• **MATERIAL FOR THE TASK**
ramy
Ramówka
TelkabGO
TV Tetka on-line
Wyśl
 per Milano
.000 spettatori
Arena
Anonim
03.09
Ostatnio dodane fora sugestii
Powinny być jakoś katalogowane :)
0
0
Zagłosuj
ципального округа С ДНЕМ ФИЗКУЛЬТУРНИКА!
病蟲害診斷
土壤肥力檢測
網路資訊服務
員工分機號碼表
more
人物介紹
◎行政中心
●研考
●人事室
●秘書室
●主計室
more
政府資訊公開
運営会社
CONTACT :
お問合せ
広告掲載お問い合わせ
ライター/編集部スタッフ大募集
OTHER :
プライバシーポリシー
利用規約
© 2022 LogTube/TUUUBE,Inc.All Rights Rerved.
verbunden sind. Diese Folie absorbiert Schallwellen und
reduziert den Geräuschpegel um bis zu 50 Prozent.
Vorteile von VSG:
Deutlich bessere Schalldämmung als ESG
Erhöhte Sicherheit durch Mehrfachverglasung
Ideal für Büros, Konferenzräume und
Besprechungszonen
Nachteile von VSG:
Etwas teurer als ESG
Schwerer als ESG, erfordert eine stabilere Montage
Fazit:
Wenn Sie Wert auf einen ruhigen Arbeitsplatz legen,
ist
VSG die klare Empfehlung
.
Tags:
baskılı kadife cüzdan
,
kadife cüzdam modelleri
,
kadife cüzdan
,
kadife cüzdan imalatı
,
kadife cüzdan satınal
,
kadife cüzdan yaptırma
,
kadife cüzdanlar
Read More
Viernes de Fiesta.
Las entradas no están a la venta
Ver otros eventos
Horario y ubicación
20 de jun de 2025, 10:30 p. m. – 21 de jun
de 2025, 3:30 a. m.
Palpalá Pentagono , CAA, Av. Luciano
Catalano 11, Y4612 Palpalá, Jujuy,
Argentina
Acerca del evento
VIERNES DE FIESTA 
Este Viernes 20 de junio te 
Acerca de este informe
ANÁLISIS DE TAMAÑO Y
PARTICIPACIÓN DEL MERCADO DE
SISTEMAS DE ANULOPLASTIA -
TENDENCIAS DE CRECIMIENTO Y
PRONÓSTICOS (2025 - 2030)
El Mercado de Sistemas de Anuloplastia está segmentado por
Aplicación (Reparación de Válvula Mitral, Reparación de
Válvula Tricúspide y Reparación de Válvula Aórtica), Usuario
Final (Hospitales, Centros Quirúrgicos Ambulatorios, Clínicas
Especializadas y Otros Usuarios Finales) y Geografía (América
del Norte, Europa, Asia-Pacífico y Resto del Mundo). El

...

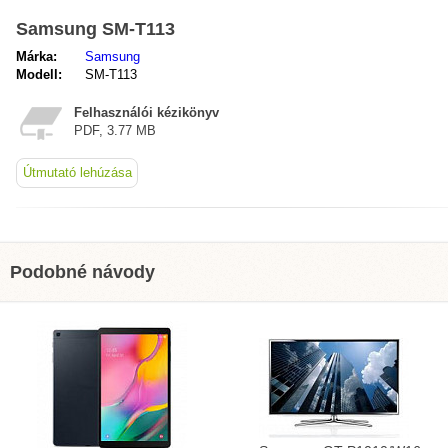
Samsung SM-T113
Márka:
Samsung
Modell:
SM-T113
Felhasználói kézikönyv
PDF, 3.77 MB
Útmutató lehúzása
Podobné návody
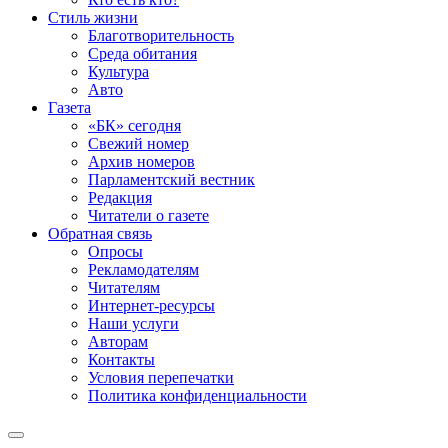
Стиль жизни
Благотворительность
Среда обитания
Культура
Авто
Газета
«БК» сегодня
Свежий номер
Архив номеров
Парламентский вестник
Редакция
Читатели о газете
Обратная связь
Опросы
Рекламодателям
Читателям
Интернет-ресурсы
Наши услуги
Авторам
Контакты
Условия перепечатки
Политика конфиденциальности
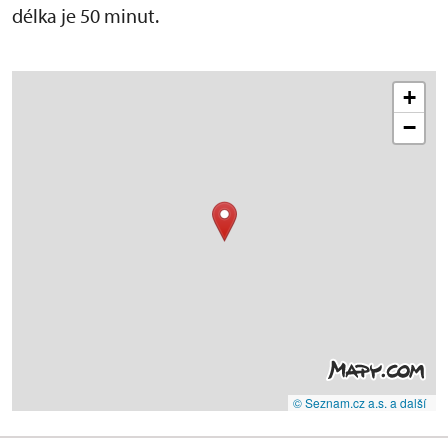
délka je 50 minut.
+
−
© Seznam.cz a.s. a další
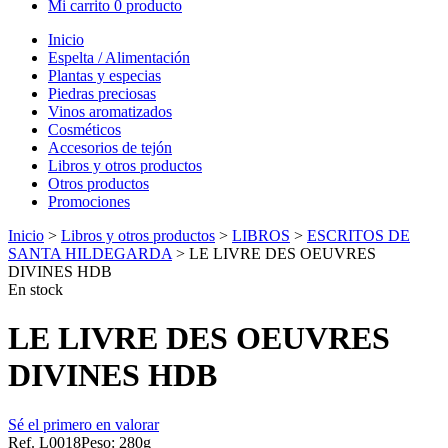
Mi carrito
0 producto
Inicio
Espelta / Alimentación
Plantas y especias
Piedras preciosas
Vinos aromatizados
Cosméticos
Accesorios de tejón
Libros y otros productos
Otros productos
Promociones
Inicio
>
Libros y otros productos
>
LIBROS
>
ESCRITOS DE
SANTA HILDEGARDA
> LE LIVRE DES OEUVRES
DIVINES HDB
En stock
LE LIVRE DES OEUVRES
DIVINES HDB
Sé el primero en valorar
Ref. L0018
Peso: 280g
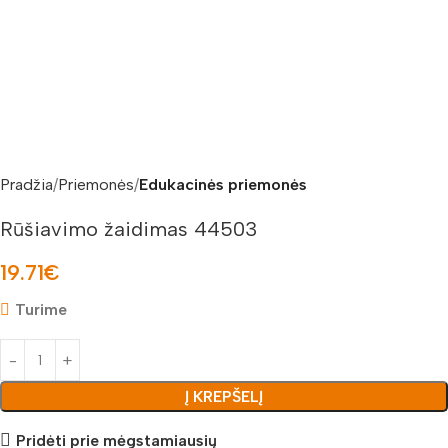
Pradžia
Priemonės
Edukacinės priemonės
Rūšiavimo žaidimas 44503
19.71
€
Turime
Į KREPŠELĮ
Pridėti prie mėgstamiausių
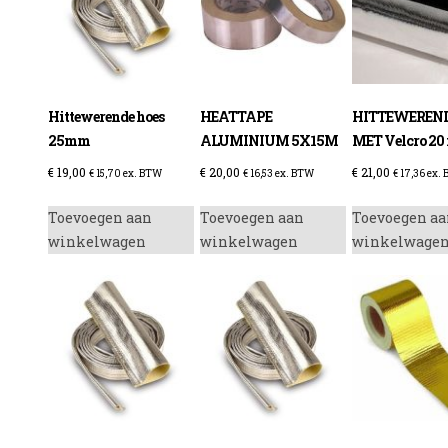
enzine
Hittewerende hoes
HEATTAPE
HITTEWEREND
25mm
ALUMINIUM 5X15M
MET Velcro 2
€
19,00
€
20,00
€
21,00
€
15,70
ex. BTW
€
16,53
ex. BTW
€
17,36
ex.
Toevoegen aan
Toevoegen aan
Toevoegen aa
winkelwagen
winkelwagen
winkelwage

--

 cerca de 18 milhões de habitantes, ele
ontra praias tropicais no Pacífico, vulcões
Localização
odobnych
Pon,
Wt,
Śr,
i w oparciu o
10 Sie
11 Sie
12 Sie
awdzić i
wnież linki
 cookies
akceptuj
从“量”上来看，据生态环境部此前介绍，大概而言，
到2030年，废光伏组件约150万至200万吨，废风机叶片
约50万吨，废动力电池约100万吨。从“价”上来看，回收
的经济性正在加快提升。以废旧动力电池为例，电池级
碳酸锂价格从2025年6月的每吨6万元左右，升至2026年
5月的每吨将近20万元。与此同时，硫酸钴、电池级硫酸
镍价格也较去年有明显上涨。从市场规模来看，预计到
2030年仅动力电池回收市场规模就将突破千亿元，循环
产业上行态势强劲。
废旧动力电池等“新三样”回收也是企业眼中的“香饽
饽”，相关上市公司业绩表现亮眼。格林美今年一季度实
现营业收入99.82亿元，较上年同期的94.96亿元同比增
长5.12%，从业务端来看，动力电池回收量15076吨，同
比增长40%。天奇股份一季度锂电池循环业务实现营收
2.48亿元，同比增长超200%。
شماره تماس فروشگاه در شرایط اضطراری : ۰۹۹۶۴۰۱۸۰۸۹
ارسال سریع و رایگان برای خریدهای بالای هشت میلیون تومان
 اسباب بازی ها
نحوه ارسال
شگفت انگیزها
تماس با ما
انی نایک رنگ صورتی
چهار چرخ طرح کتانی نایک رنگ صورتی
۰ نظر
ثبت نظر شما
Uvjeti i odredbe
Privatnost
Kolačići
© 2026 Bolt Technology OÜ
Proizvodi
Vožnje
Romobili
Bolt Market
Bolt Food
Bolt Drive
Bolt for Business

• **WHAT TO DO**
Take from the listing above each line in which the string "ارسال" is found.

• **EXERCISE OUTPUT**
ارسال سریع و رایگان برای خریدهای بالای هشت میلیون تومان
نحوه ارسال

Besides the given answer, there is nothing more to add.